In this case the image with no repo and no tag is the one I just built. I need to turn that image into a running container:

docker run --net="host" -d -P 8e1a76a5d31f

The -d tells Docker to run detached (or in daemon) mode instead of attaching to a terminal. The -P tells Docker to map the exposed ports to the host, changing iptable entries as needed. And of course the image name itself is the one I want to run.

I then ssh to the host IP on port 1234, give the proper command and monitor the logs to verify that it's off to the races!

When I want to stop the Docker container, I can just run


docker stop 8e1a76a5d31f

...from the host.

What I've Learned

Docker is an interesting deployment option. The act of turning my application into a deployable set of build directions reminded me of the many interesting ways a build could break; I had forgotten about things like the SSH key file and CA certs necessary to run, but are normally already installed on hosts. The Go executable itself doesn't have extra libraries as dependencies, but the development environment often (accidentally) shields me from the indirect dependencies.

Docker also teaches you about the deployability of your application, and think about how you're modeling your infrastructure. Docker doesn't force a completely strict configuration method on you, so I suspect that my workarounds for problems I encountered is not completely "portable" for deployment.

For example, my staging directory has the executable, some library files, and .deb files. Probably a better way to work is to have Docker, in the build process, download the proper files with apt.

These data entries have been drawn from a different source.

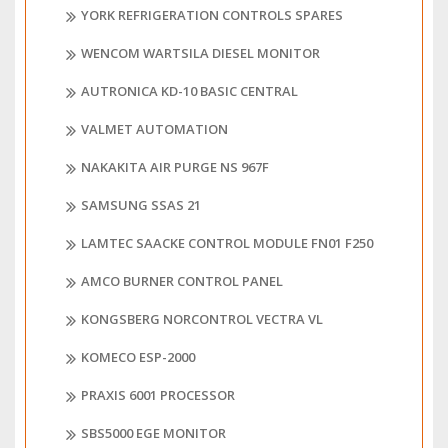
YORK REFRIGERATION CONTROLS SPARES
WENCOM WARTSILA DIESEL MONITOR
AUTRONICA KD-10 BASIC CENTRAL
VALMET AUTOMATION
NAKAKITA AIR PURGE NS 967F
SAMSUNG SSAS 21
LAMTEC SAACKE CONTROL MODULE FN01 F250
AMCO BURNER CONTROL PANEL
KONGSBERG NORCONTROL VECTRA VL
KOMECO ESP-2000
PRAXIS 6001 PROCESSOR
SBS5000 EGE MONITOR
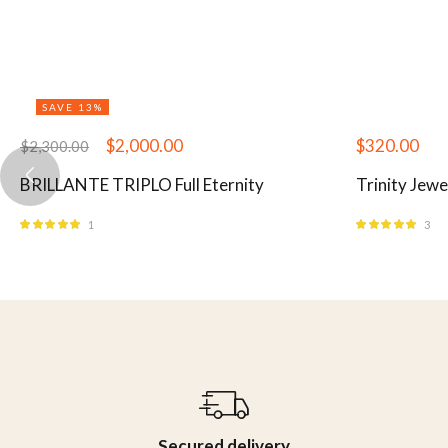
SAVE 13%
$
2,000.00
$
320.00
$
2,300.00
BRILLANTE TRIPLO Full Eternity
Trinity Jewe
1
3
Rated
5.00
out
Rated
5.00
out
of 5
of 5
Secured delivery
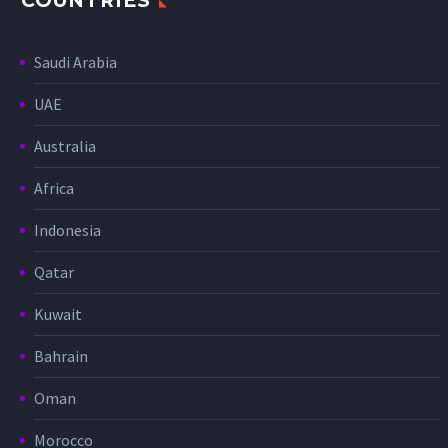
COUNTRIES
Saudi Arabia
UAE
Australia
Africa
Indonesia
Qatar
Kuwait
Bahrain
Oman
Morocco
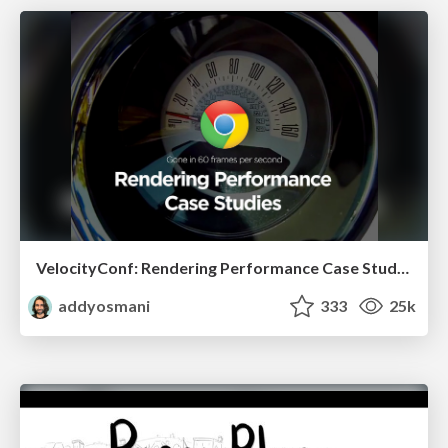
VelocityConf: Rendering Performance Case Studies
addyosmani
333
25k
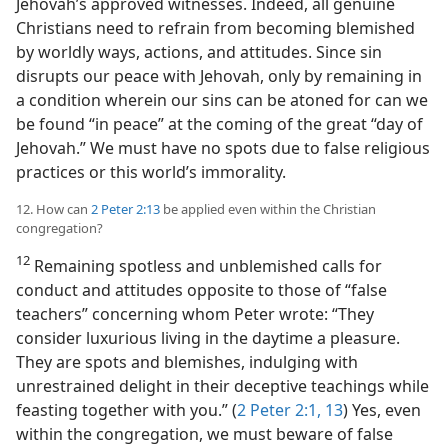
Jehovah’s approved witnesses. Indeed, all genuine
Christians need to refrain from becoming blemished
by worldly ways, actions, and attitudes. Since sin
disrupts our peace with Jehovah, only by remaining in
a condition wherein our sins can be atoned for can we
be found “in peace” at the coming of the great “day of
Jehovah.” We must have no spots due to false religious
practices or this world’s immorality.
12. How can
2 Peter 2:13
be applied even within the Christian
congregation?
12
Remaining spotless and unblemished calls for
conduct and attitudes opposite to those of “false
teachers” concerning whom Peter wrote: “They
consider luxurious living in the daytime a pleasure.
They are spots and blemishes, indulging with
unrestrained delight in their deceptive teachings while
feasting together with you.” (
2 Peter 2:1,
13
) Yes, even
within the congregation, we must beware of false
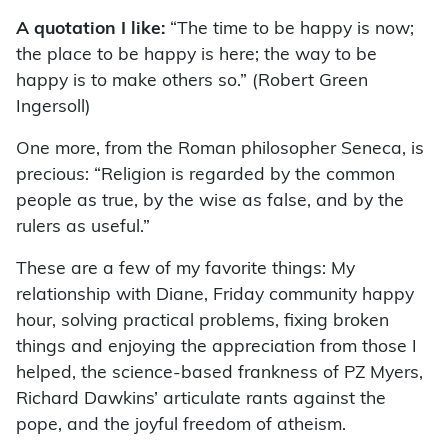
A quotation I like:
“The time to be happy is now;
the place to be happy is here; the way to be
happy is to make others so.” (Robert Green
Ingersoll)
One more, from the Roman philosopher Seneca, is
precious: “Religion is regarded by the common
people as true, by the wise as false, and by the
rulers as useful.”
These are a few of my favorite things: My
relationship with Diane, Friday community happy
hour, solving practical problems, fixing broken
things and enjoying the appreciation from those I
helped, the science-based frankness of PZ Myers,
Richard Dawkins’ articulate rants against the
pope, and the joyful freedom of atheism.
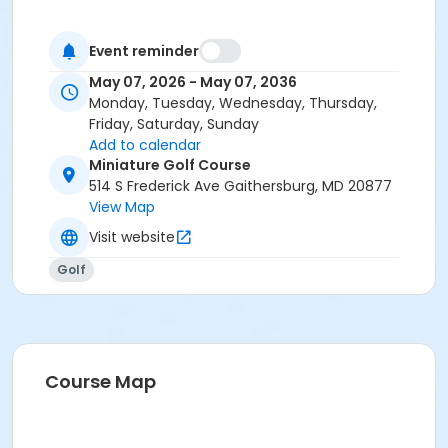
Event reminder
May 07, 2026 - May 07, 2036
Monday, Tuesday, Wednesday, Thursday,
Friday, Saturday, Sunday
Add to calendar
Miniature Golf Course
514 S Frederick Ave Gaithersburg, MD 20877
View Map
Visit website
Golf
Course Map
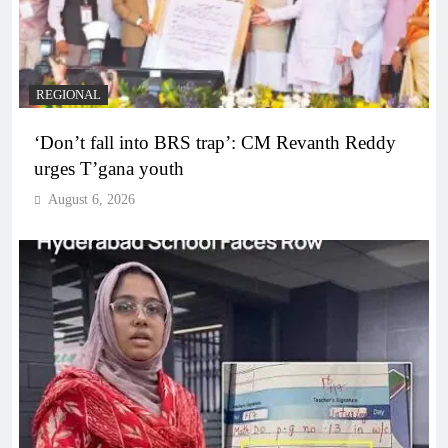
REGIONAL
‘Don’t fall into BRS trap’: CM Revanth Reddy
urges T’gana youth
August 6, 2026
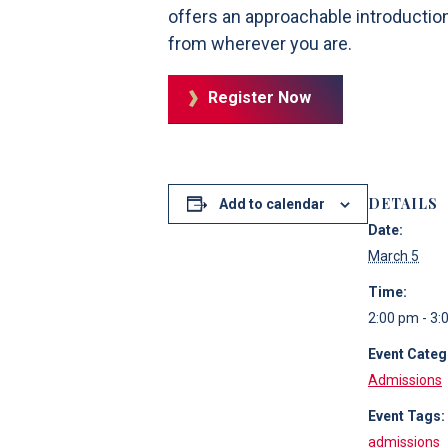
offers an approachable introductio
from wherever you are.
Register Now
DETAILS
Add to calendar
Date:
March 5
Time:
2:00 pm - 3:
Event Categ
Admissions
Event Tags:
admissions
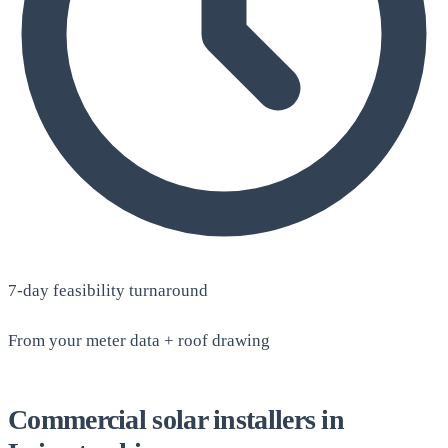
7-day feasibility turnaround
From your meter data + roof drawing
Commercial solar installers in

That would be fine except something in our environment prevented the default networking from properly working, and the Docker build process doesn't support the host networking directive. Workarounds I found online involve trying to pass the proper internal DNS servers to the Docker container, but that didn't work in my case. The best I could do is download the necessary files, meaning I may not have the latest versions if updates are issued compared to a system where I can run apt-get in a different host.

My method of deploying the executable also entails copying an executable to the staging area, when the "proper" deployment is most likely to have the Docker pull EINAL from the Git repo itself, along with a current version of Go, and compile EINAL from within the container. That would better fully automate the build process for the latest, newest everything (even though this would still mean a break in the toolchain will keep Docker from deploying the container.)

Docker does seem to strongly encourage you to create an account on the Docker hub and upload images; I'm leery of how this works, because there's a possibility that if I build an image or snapshot it with a sensitive application, wouldn't it upload that data to a remote server? What if I were running something that had sensitive transient data stored in it? Would there be a nonzero chance this data is copied to a server I don't have control over? Without complete familiarity with the way Docker works and the "Docker way" of doing things, I'm not sure I'm not accidentally uploading things to an untrusted server for other people to get access to. When I tried figuring out how to add a tag to label my image so I could, for example, always run or monitor an "einal_versionxyz_image", instructions sounded like I could only tag the image by pushing it to a Docker hub account.

The promise of Docker is quite intriguing, and I'm not familiar with all the tricks to completely automate and monitor container deployment. I feel like I've only touched upon the most basic deployment of a Docker image. Documentation I found sounded like enhancements and tweaks are anticipated to enhance the Docker platform as a way to augment deploying and monitoring into a company's own virtual "cloud" or perhaps automate deployments to existing cloud systems, much like Chef or Puppet is used to configure template virtual machines.

My experience with deploying EINAL was two days of dissection and testing to get a working machine container. It wasn't simple, but it is something I feel was worth doing and learning from!